:: Required action ::
In the material below, find every line containing "Mary" and copy that line.

:: Input ::
--------------------------------

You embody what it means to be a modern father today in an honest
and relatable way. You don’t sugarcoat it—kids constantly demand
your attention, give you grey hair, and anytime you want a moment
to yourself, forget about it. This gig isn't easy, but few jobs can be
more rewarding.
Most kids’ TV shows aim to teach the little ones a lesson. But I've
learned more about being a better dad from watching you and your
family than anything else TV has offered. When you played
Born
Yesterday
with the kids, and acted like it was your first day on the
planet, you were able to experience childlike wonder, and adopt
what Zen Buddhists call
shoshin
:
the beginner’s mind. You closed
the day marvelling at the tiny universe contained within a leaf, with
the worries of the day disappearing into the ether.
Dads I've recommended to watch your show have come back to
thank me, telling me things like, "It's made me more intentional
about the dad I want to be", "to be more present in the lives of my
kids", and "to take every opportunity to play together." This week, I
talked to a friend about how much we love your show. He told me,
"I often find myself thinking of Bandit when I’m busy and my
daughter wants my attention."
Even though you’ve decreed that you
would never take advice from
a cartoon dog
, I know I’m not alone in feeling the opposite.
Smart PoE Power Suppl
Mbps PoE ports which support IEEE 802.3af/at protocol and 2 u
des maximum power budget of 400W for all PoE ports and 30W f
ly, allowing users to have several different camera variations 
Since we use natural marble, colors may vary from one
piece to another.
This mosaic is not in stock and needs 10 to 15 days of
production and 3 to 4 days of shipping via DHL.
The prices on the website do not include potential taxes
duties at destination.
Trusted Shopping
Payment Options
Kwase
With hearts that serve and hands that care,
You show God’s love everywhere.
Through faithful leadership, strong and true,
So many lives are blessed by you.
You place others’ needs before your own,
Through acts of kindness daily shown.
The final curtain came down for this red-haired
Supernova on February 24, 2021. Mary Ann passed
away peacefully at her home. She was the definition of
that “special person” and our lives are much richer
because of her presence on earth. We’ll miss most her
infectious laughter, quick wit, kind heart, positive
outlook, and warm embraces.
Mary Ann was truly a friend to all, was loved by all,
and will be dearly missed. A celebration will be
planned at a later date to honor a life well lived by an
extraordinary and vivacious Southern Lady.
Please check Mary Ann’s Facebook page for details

--------------------------------

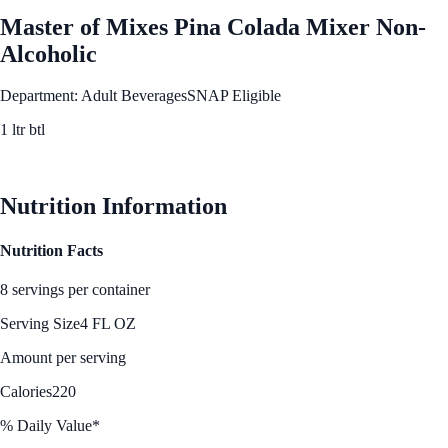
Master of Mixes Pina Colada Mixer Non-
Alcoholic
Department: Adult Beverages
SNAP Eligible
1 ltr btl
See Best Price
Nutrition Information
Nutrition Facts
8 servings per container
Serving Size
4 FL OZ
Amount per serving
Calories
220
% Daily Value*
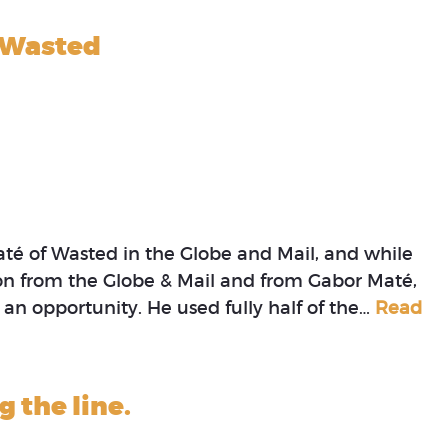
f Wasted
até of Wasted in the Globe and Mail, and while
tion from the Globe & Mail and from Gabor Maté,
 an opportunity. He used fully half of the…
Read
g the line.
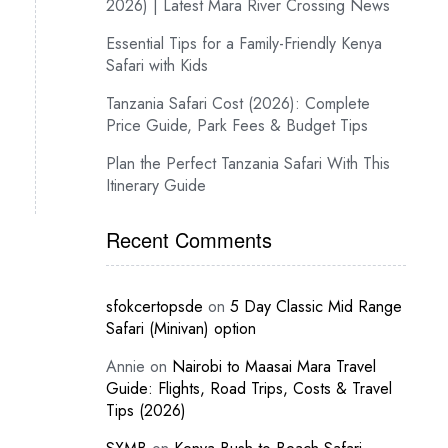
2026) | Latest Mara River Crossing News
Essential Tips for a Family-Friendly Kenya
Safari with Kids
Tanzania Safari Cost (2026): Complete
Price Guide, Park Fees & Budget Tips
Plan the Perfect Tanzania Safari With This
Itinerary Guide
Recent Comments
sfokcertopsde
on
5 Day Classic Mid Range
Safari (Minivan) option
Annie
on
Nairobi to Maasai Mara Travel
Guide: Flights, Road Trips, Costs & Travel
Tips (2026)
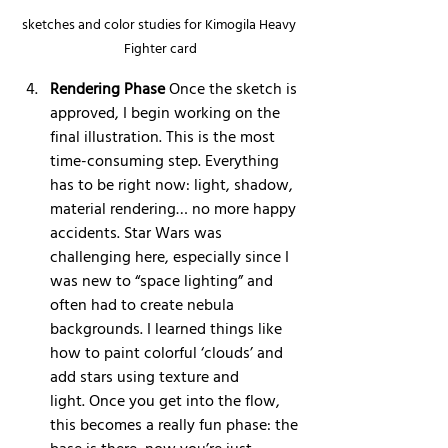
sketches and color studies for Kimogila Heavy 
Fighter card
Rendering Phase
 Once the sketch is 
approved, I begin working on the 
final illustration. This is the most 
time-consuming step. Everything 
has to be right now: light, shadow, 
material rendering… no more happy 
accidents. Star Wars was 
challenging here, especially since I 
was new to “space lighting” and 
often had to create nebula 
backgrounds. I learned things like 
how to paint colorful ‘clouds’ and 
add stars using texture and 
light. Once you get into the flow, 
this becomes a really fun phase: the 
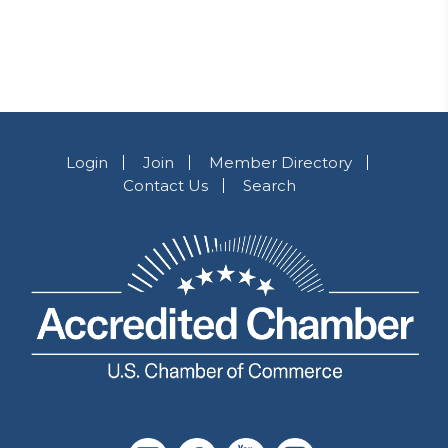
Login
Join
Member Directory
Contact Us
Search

--------------------------------

:: Exercise answer ::
Supernova on February 24, 2021. Mary Ann passed
Mary Ann was truly a friend to all, was loved by all,
Please check Mary Ann’s Facebook page for details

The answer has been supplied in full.